---------- Dataset extract ----------

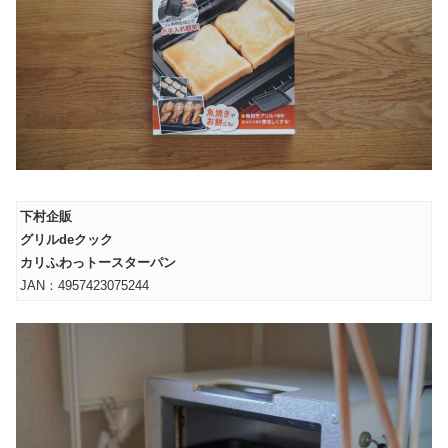
下村企販
グリルdeクック
カリふわっトースターパン
JAN：4957423075244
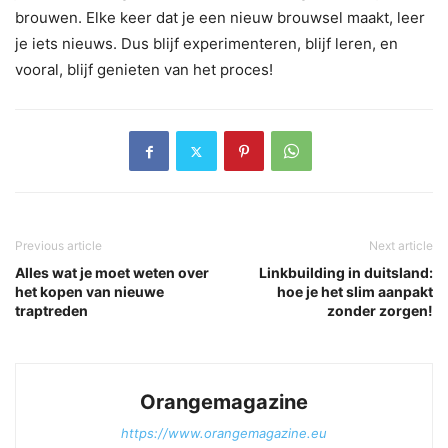
brouwen. Elke keer dat je een nieuw brouwsel maakt, leer
je iets nieuws. Dus blijf experimenteren, blijf leren, en
vooral, blijf genieten van het proces!
Previous article
Next article
Alles wat je moet weten over
Linkbuilding in duitsland:
het kopen van nieuwe
hoe je het slim aanpakt
traptreden
zonder zorgen!
Orangemagazine
https://www.orangemagazine.eu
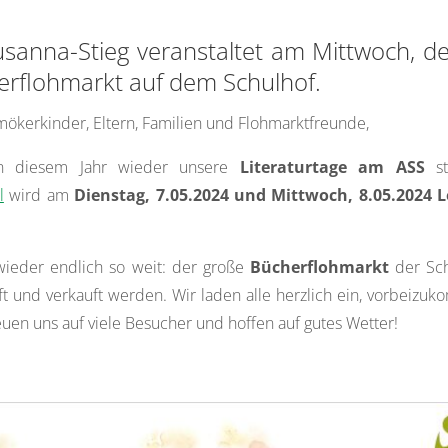
sanna-Stieg veranstaltet am Mittwoch, 
erflohmarkt auf dem Schulhof.
ökerkinder, Eltern, Familien und Flohmarktfreunde,
in diesem Jahr wieder unsere
Literaturtage am ASS
st
l
wird am
Dienstag, 7.05.2024 und Mittwoch, 8.05.2024 
wieder endlich so weit: der große
Bücherflohmarkt
der Sch
uft und verkauft werden. Wir laden alle herzlich ein, vorbeiz
euen uns auf viele Besucher und hoffen auf gutes Wetter!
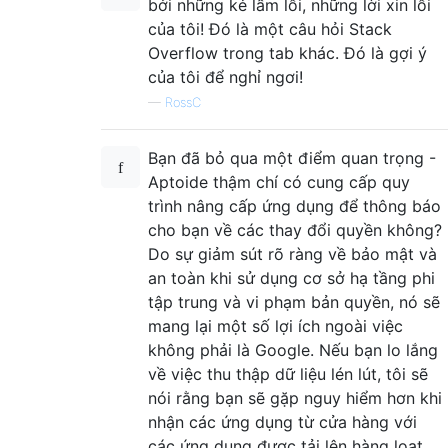
bởi những kẻ lầm lỗi, những lời xin lỗi
của tôi! Đó là một câu hỏi Stack
Overflow trong tab khác. Đó là gợi ý
của tôi để nghỉ ngơi!
—
RossC
Bạn đã bỏ qua một điểm quan trọng -
Aptoide thậm chí có cung cấp quy
trình nâng cấp ứng dụng để thông báo
cho bạn về các thay đổi quyền không?
Do sự giảm sút rõ ràng về bảo mật và
an toàn khi sử dụng cơ sở hạ tầng phi
tập trung và vi phạm bản quyền, nó sẽ
mang lại một số lợi ích ngoài việc
không phải là Google. Nếu bạn lo lắng
về việc thu thập dữ liệu lén lút, tôi sẽ
nói rằng bạn sẽ gặp nguy hiểm hơn khi
nhận các ứng dụng từ cửa hàng với
các ứng dụng được tải lên hàng loạt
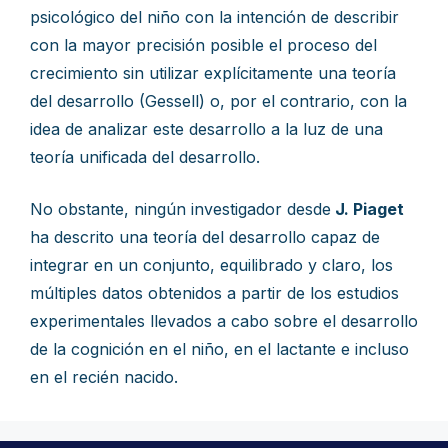
psicológico del niño con la intención de describir
con la mayor precisión posible el proceso del
crecimiento sin utilizar explícitamente una teoría
del desarrollo (Gessell) o, por el contrario, con la
idea de analizar este desarrollo a la luz de una
teoría unificada del desarrollo.
No obstante, ningún investigador desde
J. Piaget
ha descrito una teoría del desarrollo capaz de
integrar en un conjunto, equilibrado y claro, los
múltiples datos obtenidos a partir de los estudios
experimentales llevados a cabo sobre el desarrollo
de la cognición en el niño, en el lactante e incluso
en el recién nacido.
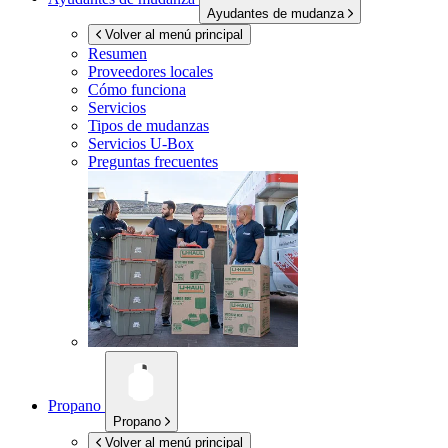
Ayudantes de mudanza
Volver al menú principal
Resumen
Proveedores locales
Cómo funciona
Servicios
Tipos de mudanzas
Servicios
U-Box
Preguntas frecuentes
Propano
Propano
Volver al menú principal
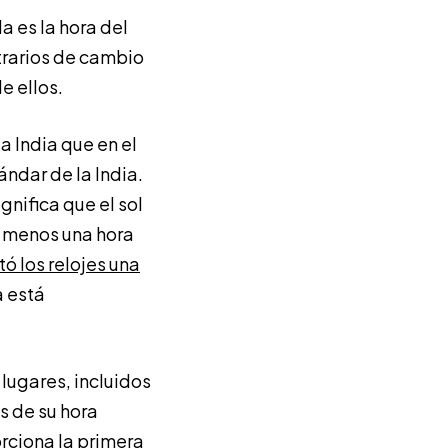
a es la hora del
trarios de cambio
e ellos.
a India que en el
ándar de la India.
gnifica que el sol
al menos una hora
ó los relojes una
 está
lugares, incluidos
es de su hora
rciona la primera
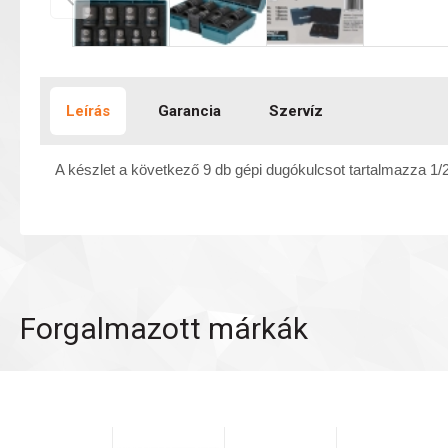
Leírás
Garancia
Szervíz
A készlet a következő 9 db gépi dugókulcsot tartalmazza 1/2
Forgalmazott márkák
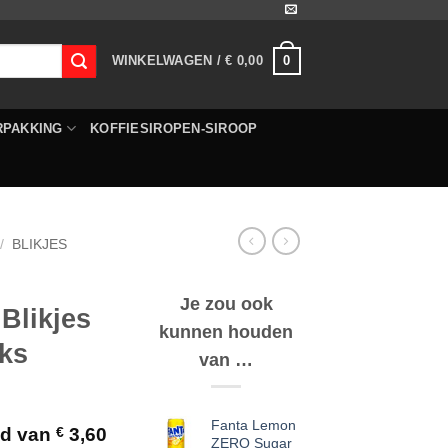
0
WINKELWAGEN /
€
0,00
RPAKKING
KOFFIESIROPEN-SIROOP
/
BLIKJES
Je zou ook
Blikjes
kunnen houden
uks
van …
Fanta Lemon
eld van
€
3,60
ZERO Sugar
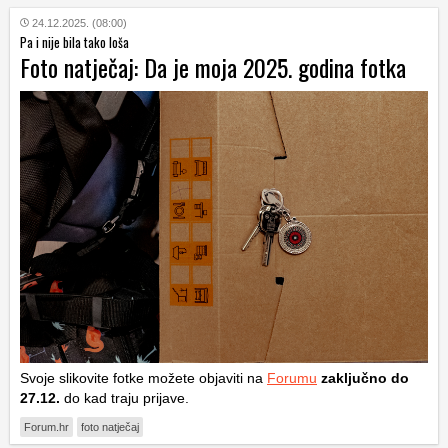
24.12.2025. (08:00)
Pa i nije bila tako loša
Foto natječaj: Da je moja 2025. godina fotka
Svoje slikovite fotke možete objaviti na
Forumu
zaključno do
27.12.
do kad traju prijave.
Forum.hr
foto natječaj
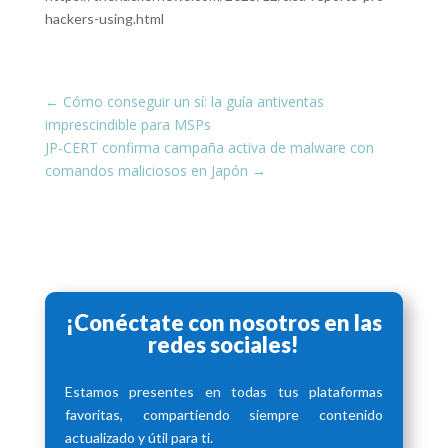
hackers-using.html
←
Cómo conseguir un sí: la guía antiventas
imprescindible para MSPs
JP-CERT confirma campaña activa de malware con
comandos maliciosos en Japón
→
¡Conéctate con nosotros en las
redes sociales!
Estamos presentes en todas tus plataformas
favoritas, compartiendo siempre contenido
actualizado y útil para ti.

----------

= What is being asked =
Drop the images and copy all the data exactly.

= Written solution =
下村企販
グリルdeクック
カリふわっトースターパン
JAN：4957423075244
brouwen. Elke keer dat je een nieuw brouwsel maakt, leer
je iets nieuws. Dus blijf experimenteren, blijf leren, en
vooral, blijf genieten van het proces!
Previous article
Next article
Alles wat je moet weten over
Linkbuilding in duitsland:
het kopen van nieuwe
hoe je het slim aanpakt
traptreden
zonder zorgen!
Orangemagazine
https://www.orangemagazine.eu
sanna-Stieg veranstaltet am Mittwoch, 
erflohmarkt auf dem Schulhof.
ökerkinder, Eltern, Familien und Flohmarktfreunde,
in diesem Jahr wieder unsere
Literaturtage am ASS
st
l
wird am
Dienstag, 7.05.2024 und Mittwoch, 8.05.2024 
wieder endlich so weit: der große
Bücherflohmarkt
der Sch
uft und verkauft werden. Wir laden alle herzlich ein, vorbeiz
euen uns auf viele Besucher und hoffen auf gutes Wetter!
bởi những kẻ lầm lỗi, những lời xin lỗi
của tôi! Đó là một câu hỏi Stack
Overflow trong tab khác. Đó là gợi ý
của tôi để nghỉ ngơi!
—
RossC
Bạn đã bỏ qua một điểm quan trọng -
Aptoide thậm chí có cung cấp quy
trình nâng cấp ứng dụng để thông báo
cho bạn về các thay đổi quyền không?
Do sự giảm sút rõ ràng về bảo mật và
an toàn khi sử dụng cơ sở hạ tầng phi
tập trung và vi phạm bản quyền, nó sẽ
mang lại một số lợi ích ngoài việc
không phải là Google. Nếu bạn lo lắng
về việc thu thập dữ liệu lén lút, tôi sẽ
nói rằng bạn sẽ gặp nguy hiểm hơn khi
nhận các ứng dụng từ cửa hàng với
các ứng dụng được tải lên hàng loạt
psicológico del niño con la intención de describir
con la mayor precisión posible el proceso del
crecimiento sin utilizar explícitamente una teoría
del desarrollo (Gessell) o, por el contrario, con la
idea de analizar este desarrollo a la luz de una
teoría unificada del desarrollo.
No obstante, ningún investigador desde
J. Piaget
ha descrito una teoría del desarrollo capaz de
integrar en un conjunto, equilibrado y claro, los
múltiples datos obtenidos a partir de los estudios
experimentales llevados a cabo sobre el desarrollo
de la cognición en el niño, en el lactante e incluso
en el recién nacido.
Ayudantes de mudanza
Volver al menú principal
Resumen
Proveedores locales
Cómo funciona
Servicios
Tipos de mudanzas
Servicios
U-Box
Preguntas frecuentes
Propano
Propano
Volver al menú principal
a es la hora del
trarios de cambio
e ellos.
a India que en el
ándar de la India.
gnifica que el sol
al menos una hora
ó los relojes una
 está
lugares, incluidos
es de su hora
rciona la primera
Leírás
Garancia
Szervíz
A készlet a következő 9 db gépi dugókulcsot tartalmazza 1/2
Forgalmazott márkák
0
WINKELWAGEN /
€
0,00
RPAKKING
KOFFIESIROPEN-SIROOP
/
BLIKJES
Je zou ook
Blikjes
kunnen houden
uks
van …
Fanta Lemon
eld van
€
3,60
ZERO Sugar
24.12.2025. (08:00)
Pa i nije bila tako loša
Foto natječaj: Da je moja 2025. godina fotka
Svoje slikovite fotke možete objaviti na
Forumu
zaključno do
27.12.
do kad traju prijave.
Forum.hr
foto natječaj
hackers-using.html
←
Cómo conseguir un sí: la guía antiventas
imprescindible para MSPs
JP-CERT confirma campaña activa de malware con
comandos maliciosos en Japón
→
¡Conéctate con nosotros en las
redes sociales!
Estamos presentes en todas tus plataformas
favoritas, compartiendo siempre contenido
actualizado y útil para ti.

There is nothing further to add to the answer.